Ao redor do vigésimo-quinto minuto do jogo contra o México, saiu do banco da seleção brasileira uma ordem para alterar a disposição dos jogadores em campo. Paulinho deveria passar a jogar na mesma altura de Casemiro, com a formação de uma segunda linha de quatro jogadores à frente da defesa. Neymar deveria se adiantar para fazer companhia a Gabriel Jesus. O 4-4-2, uma novidade na maneira de jogar do time, tinha os objetivos de proteger os laterais e retirar Philippe Coutinho do combate viril ao qual estava exposto como meia, com dificuldades para marcar e criar.

O Brasil tomou o controle do encontro, mas só se adiantou no placar no início do segundo tempo, quando Neymar e Willian, libertado da ponta direita, combinaram para construir o primeiro gol. O segundo, que encerrou qualquer dúvida sobre qual time avançaria no Mundial, veio já no final, quando um terceiro atacante – Roberto Firmino – estava no gramado para aumentar o poderio ofensivo da equipe. Quando o jogador do Liverpool entrou na partida, Gabriel Jesus e Coutinho já tinham invertido posições, com Jesus em função defensiva à esquerda na linha do meio-campo. Um Brasil em modo de finalização de adversários.

É intrigante que as mudanças de comportamento da seleção dentro de um jogo, primeiro com os mesmos jogadores e depois com substituições, não tenham recebido o devido reconhecimento daqueles que insistem em “outra maneira de jogar” e/ou apontam a ausência do “jogador que muda partidas” a cada vez que o time encontra problemas. Os tópicos preferidos foram a reação de Neymar após ser deliberadamente provocado com um pisão no pé machucado e a declaração infeliz de Juan Carlos Osorio, que gerou uma oportuna intervenção de Tite na entrevista pós-jogo. Curiosa escolha de assuntos.
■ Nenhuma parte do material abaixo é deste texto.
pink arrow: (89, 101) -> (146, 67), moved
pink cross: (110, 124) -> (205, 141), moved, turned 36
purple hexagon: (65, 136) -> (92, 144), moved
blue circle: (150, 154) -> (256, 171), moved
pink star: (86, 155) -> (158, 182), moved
Esta foi a segunda ocasião na Copa do Mundo em que a seleção Brasileira exibiu variação tática. Ao contrário da primeira, em que a equipe ficou estática no campo de ataque contra a Costa Rica, desta vez os jogadores se mostraram absolutamente cômodos no sistema que os conduziu à vitória sobre os mexicanos. A fluidez do 4-4-2 surge como uma alternativa viável – talvez aconselhável – para o jogo contra a Bélgica, indício de que o time está preparado para lidar com as exigências de um Mundial com abordagens que não eram conhecidas. Isto tem nome: repertório. Não é garantia de nada, mas ao menos deveria ser notado.